=== WHAT IS REQUIRED ===
Collect every line below that contains the word "band".

=== DATA SECTION ===
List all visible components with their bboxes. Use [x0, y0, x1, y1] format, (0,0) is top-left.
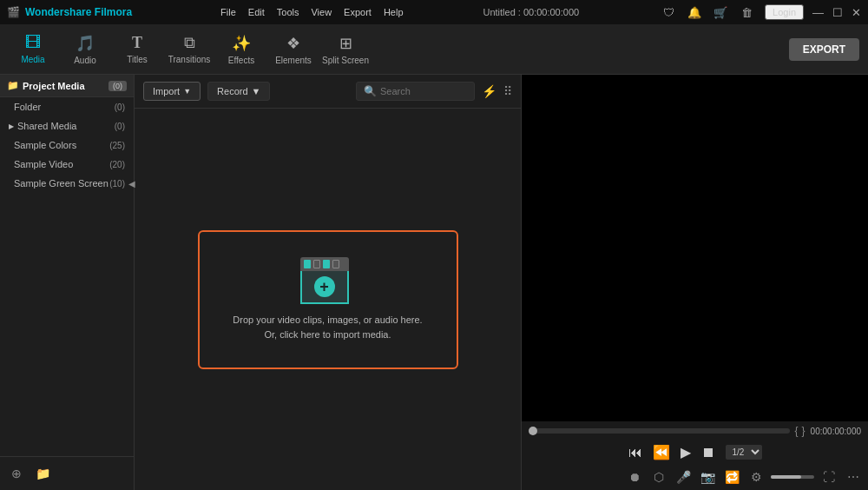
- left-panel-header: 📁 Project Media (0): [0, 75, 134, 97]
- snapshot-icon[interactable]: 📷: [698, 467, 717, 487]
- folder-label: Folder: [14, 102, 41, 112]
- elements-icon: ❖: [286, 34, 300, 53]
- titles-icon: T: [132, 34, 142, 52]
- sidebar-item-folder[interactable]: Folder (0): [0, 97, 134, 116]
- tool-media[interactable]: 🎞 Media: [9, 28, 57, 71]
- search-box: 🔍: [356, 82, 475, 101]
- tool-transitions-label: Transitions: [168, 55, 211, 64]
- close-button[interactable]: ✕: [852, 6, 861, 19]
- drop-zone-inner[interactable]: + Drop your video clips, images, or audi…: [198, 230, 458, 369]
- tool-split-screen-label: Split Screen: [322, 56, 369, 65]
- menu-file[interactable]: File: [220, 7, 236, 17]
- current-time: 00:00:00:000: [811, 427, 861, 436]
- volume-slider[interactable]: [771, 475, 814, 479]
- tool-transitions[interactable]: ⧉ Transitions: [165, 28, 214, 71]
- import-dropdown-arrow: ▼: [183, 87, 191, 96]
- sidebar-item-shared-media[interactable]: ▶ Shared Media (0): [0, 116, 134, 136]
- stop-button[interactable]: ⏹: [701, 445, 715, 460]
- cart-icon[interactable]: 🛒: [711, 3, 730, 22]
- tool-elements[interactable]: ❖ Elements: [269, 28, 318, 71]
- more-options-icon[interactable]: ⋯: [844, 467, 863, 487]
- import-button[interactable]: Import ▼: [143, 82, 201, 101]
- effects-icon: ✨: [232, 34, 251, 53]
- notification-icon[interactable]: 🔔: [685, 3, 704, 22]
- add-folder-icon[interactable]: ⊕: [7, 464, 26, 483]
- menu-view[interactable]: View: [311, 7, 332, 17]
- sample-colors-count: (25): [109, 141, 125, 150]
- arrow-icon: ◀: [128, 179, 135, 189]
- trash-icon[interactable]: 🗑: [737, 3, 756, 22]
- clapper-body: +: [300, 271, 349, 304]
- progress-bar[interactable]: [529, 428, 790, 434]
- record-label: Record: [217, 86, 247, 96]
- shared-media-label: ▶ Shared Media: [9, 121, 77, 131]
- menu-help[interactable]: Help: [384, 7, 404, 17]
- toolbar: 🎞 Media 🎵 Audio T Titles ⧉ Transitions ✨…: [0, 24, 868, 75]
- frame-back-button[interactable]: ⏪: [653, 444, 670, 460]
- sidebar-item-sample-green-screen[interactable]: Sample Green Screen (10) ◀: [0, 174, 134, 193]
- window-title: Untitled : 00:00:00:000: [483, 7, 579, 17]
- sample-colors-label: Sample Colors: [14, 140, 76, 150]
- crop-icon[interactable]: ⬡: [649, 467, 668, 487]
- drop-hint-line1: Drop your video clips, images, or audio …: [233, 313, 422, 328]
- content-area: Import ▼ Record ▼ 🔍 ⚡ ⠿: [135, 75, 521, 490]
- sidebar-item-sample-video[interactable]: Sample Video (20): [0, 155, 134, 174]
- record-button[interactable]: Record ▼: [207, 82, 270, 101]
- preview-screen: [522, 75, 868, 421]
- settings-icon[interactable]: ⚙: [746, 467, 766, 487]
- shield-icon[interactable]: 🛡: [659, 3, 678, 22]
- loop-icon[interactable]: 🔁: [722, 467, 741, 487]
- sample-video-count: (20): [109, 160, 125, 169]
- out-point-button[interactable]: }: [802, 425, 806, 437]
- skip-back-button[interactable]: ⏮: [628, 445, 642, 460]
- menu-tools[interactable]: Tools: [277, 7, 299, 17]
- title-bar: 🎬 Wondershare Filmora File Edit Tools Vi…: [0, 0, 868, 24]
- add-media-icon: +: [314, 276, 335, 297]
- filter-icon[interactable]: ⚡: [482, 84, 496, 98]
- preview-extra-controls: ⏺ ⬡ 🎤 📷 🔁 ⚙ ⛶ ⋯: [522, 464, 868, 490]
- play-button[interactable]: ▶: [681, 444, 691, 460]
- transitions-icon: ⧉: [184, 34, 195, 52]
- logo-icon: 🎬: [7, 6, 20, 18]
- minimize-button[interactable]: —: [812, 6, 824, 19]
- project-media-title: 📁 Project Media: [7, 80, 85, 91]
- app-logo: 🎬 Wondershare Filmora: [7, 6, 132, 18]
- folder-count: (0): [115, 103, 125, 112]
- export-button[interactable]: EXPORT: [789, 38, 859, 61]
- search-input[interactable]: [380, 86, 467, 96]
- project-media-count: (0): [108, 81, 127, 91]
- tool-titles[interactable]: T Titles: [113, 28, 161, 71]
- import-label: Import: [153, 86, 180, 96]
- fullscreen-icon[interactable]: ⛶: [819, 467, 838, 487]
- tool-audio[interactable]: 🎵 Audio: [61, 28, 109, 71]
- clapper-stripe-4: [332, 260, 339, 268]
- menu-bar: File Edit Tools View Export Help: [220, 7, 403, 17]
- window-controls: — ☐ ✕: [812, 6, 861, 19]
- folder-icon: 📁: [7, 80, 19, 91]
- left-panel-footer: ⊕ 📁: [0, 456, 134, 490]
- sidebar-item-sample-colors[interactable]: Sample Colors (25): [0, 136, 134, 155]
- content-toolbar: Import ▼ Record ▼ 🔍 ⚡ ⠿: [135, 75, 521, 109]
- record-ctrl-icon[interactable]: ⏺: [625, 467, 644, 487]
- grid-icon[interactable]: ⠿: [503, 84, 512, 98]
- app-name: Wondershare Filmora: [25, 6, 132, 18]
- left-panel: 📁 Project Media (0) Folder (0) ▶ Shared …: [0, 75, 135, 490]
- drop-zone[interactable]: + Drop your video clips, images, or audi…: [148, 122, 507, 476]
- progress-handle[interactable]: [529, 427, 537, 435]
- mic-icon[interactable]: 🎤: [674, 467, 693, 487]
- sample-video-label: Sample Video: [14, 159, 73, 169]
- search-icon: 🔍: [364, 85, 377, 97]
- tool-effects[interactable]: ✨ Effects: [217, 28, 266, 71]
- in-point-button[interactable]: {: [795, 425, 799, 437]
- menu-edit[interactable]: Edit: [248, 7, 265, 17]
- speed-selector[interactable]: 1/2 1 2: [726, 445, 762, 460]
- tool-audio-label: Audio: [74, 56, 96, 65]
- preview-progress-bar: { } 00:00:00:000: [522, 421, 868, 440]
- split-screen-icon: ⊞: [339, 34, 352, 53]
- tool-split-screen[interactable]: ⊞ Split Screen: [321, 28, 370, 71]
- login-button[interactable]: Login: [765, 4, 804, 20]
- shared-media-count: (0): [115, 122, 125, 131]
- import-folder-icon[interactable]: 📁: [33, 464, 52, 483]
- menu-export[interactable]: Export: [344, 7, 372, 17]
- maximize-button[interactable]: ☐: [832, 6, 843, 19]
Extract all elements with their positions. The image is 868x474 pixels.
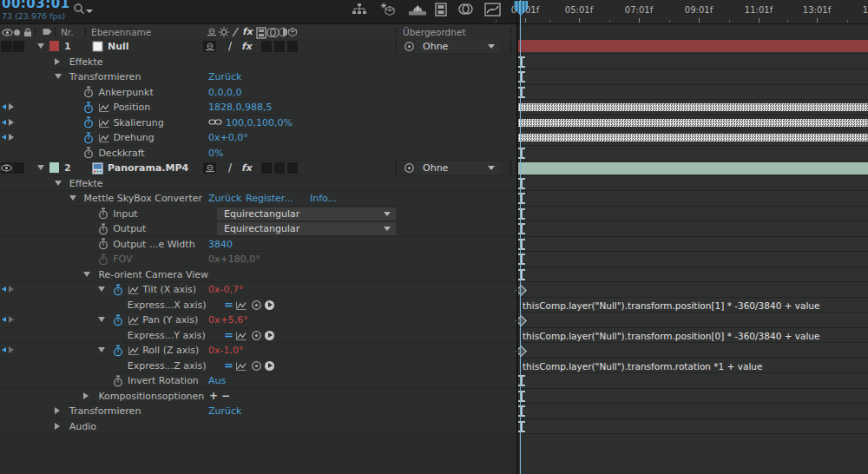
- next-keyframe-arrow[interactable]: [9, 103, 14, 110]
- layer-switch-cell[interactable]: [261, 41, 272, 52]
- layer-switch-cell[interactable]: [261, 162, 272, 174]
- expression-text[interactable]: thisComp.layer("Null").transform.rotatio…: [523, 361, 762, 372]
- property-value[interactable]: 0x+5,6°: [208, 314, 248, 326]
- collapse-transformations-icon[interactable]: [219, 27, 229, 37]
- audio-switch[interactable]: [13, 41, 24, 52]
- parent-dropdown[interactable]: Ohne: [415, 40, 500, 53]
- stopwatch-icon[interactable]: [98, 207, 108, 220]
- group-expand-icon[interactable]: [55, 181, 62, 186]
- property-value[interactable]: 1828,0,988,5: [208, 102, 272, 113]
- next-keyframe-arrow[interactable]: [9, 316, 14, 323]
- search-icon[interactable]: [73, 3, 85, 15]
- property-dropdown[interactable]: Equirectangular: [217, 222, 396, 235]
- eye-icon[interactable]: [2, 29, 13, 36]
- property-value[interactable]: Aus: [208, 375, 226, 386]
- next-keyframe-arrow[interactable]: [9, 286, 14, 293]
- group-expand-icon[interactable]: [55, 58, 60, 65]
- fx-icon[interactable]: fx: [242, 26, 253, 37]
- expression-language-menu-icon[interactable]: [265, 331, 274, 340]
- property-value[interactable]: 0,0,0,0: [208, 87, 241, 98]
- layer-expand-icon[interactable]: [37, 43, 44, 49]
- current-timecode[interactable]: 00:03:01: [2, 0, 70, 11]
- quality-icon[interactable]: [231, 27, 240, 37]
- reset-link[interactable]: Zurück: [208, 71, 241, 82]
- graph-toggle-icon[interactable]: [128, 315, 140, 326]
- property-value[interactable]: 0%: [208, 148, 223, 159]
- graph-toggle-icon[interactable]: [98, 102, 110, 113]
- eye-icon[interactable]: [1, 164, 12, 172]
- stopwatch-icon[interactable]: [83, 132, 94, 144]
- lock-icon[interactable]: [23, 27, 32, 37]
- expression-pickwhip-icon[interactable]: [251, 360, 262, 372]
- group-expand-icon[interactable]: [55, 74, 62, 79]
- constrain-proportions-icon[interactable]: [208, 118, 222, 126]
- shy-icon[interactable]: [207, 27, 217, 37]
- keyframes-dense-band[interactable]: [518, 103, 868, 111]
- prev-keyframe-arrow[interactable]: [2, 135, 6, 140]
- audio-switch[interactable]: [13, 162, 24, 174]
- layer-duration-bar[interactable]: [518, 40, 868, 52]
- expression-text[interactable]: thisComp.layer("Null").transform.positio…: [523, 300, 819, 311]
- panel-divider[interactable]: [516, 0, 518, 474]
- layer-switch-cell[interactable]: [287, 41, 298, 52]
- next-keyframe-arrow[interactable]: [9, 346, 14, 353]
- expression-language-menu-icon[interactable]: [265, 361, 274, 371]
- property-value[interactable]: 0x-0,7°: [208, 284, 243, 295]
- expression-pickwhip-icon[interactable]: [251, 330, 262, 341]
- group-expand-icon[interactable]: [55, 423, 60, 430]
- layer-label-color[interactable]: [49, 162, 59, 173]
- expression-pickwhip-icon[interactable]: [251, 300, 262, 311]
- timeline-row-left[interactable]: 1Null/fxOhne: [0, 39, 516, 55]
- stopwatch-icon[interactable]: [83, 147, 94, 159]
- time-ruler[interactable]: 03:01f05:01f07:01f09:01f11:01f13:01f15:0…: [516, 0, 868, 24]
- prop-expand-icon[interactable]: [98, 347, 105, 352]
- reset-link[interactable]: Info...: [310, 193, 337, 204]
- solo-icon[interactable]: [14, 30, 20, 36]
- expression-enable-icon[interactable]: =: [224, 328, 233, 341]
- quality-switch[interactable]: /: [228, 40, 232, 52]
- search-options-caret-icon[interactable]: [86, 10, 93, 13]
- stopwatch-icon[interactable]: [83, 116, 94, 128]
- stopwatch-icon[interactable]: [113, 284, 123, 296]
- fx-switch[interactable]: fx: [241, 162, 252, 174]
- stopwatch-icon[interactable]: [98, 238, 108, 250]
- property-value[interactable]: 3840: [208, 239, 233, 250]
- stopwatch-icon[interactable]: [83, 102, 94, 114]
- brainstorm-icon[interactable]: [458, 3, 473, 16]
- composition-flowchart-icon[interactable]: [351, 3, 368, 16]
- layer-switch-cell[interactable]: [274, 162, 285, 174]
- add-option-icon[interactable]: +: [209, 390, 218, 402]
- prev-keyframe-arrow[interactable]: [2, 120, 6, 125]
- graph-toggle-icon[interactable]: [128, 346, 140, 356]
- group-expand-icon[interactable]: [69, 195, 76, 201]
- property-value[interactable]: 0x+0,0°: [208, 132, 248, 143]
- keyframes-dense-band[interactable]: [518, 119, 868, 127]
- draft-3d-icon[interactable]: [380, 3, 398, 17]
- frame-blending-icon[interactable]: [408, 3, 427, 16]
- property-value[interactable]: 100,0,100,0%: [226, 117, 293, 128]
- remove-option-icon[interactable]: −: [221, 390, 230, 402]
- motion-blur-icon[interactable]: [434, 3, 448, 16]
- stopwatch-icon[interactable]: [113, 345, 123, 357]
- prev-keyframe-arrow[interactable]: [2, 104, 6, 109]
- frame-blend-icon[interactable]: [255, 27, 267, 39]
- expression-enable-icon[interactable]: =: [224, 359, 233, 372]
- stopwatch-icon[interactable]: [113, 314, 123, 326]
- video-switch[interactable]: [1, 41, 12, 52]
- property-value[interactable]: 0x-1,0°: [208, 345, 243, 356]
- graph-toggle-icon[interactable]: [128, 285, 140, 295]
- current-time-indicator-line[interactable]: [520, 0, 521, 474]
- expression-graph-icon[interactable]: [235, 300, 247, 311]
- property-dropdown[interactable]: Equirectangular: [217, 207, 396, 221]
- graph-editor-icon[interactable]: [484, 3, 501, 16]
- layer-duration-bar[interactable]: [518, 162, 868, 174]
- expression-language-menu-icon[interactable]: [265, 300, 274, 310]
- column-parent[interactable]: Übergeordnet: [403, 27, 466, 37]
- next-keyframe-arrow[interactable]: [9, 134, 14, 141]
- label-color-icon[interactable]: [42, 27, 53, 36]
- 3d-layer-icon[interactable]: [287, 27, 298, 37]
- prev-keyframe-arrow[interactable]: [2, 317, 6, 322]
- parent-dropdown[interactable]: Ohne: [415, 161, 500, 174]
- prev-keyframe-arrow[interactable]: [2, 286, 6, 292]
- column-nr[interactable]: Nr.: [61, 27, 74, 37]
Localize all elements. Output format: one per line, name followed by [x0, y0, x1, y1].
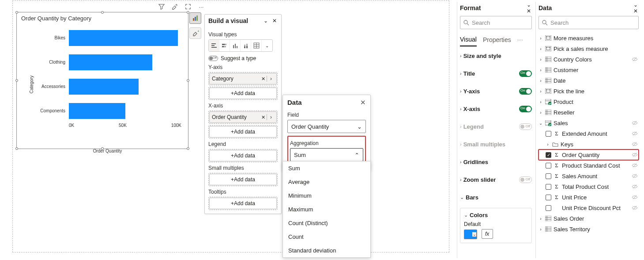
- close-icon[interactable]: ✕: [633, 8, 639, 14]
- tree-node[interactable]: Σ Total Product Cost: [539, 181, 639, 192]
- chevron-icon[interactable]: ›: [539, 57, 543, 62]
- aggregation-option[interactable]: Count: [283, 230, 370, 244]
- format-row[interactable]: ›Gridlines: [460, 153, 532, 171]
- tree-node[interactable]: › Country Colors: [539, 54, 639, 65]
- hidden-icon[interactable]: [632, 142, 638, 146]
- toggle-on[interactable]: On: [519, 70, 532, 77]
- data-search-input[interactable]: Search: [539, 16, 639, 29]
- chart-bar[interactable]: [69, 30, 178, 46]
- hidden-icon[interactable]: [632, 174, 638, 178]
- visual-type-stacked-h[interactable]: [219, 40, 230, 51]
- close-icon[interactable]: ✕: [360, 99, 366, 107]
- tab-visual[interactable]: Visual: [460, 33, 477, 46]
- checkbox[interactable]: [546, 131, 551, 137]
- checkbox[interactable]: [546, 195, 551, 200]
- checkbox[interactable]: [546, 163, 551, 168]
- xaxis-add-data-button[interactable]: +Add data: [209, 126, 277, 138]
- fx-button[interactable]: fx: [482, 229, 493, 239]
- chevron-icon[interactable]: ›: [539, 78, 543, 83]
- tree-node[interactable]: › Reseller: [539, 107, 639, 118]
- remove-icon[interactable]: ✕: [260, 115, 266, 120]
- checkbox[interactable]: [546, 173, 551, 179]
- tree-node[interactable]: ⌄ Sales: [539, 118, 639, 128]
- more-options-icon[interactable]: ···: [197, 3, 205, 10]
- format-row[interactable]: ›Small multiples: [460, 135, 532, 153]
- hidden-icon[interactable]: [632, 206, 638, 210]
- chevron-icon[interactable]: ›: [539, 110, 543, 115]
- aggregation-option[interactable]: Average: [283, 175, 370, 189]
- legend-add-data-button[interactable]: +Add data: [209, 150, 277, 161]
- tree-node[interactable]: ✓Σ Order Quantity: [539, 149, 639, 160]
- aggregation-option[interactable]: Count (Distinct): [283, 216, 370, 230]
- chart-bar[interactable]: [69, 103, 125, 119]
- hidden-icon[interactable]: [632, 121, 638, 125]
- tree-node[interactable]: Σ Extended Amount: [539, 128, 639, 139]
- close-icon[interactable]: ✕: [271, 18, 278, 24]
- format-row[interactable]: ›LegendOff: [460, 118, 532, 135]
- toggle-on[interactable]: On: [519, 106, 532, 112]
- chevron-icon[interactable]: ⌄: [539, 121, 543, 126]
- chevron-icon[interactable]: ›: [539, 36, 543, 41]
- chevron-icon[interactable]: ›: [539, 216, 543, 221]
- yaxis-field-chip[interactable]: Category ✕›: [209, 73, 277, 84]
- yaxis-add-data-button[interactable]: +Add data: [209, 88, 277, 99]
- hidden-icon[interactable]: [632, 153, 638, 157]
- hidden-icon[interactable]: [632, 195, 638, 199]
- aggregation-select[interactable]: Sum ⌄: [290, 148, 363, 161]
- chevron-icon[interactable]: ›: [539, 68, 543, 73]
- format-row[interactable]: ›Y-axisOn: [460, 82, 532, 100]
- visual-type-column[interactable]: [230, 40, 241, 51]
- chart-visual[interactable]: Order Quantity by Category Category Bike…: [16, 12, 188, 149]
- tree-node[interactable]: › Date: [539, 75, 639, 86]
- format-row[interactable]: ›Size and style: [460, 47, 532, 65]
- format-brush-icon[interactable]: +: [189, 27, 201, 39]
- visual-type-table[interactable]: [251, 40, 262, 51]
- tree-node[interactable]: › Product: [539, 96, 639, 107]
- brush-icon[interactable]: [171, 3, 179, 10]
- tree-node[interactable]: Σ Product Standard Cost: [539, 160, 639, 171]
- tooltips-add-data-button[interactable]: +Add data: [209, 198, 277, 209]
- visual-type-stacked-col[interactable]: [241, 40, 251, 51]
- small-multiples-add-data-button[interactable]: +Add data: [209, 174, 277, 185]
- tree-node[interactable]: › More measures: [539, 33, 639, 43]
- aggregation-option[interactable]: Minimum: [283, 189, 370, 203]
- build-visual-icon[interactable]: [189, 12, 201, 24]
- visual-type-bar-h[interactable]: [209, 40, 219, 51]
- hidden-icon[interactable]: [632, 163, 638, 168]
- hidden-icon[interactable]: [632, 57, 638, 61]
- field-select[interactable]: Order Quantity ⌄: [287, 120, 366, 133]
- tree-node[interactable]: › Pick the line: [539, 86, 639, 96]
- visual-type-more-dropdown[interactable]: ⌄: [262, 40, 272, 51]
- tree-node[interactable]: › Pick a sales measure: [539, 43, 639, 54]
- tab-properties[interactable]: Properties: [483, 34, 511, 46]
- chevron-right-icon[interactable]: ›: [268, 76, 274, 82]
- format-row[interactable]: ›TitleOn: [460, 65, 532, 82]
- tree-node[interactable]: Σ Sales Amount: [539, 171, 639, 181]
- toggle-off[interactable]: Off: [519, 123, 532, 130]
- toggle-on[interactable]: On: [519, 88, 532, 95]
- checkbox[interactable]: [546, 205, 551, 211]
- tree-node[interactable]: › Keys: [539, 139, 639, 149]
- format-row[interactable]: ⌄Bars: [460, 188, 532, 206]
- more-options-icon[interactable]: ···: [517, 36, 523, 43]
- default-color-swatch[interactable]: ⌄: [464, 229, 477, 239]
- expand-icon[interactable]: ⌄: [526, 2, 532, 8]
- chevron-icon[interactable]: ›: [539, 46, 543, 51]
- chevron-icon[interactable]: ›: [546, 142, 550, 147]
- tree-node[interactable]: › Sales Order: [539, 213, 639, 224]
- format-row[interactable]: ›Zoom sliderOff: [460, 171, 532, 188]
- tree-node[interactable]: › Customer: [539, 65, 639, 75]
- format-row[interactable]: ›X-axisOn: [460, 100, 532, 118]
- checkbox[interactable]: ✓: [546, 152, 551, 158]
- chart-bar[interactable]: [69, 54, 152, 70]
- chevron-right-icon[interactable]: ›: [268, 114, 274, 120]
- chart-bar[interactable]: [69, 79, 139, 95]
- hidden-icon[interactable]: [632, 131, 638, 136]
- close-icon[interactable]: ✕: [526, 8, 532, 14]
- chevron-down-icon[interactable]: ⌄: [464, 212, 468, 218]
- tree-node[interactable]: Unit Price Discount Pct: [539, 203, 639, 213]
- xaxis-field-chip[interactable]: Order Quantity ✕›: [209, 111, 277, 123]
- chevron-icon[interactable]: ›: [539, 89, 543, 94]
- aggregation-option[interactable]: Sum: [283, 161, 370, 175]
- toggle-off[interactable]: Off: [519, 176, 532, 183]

=== ANSWER TO THIS PROBLEM ===
- keyframes-dense-band[interactable]: [518, 103, 868, 111]
- keyframes-dense-band[interactable]: [518, 119, 868, 127]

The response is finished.